• _ACTION ITEM_:
Under this line are the records; write out word for word the part that begins at the line containing "Skontaktuj się z naszym zespołem ds." and ends at the line containing "sprzedaży i dowiedz się, co Linqo może", and no more.

Saved entries

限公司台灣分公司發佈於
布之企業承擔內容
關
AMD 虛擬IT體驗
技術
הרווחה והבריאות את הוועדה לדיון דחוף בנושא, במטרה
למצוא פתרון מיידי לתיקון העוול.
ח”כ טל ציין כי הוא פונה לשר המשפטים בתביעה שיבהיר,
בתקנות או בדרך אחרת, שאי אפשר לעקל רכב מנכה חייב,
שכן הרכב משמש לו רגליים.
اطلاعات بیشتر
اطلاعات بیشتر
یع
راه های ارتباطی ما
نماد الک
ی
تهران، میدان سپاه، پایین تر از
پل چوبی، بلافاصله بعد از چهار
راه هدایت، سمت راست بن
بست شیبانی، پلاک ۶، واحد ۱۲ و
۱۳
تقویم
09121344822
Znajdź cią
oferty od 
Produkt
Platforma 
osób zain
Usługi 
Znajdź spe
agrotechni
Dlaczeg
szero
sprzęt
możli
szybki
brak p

* * *

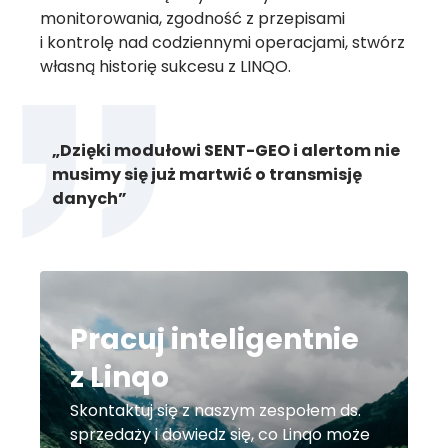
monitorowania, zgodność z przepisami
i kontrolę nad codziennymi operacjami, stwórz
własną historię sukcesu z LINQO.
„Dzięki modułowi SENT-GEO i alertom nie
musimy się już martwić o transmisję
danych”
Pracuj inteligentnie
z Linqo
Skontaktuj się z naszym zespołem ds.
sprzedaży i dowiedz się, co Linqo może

• _RESPONSE_:
Skontaktuj się z naszym zespołem ds.
sprzedaży i dowiedz się, co Linqo może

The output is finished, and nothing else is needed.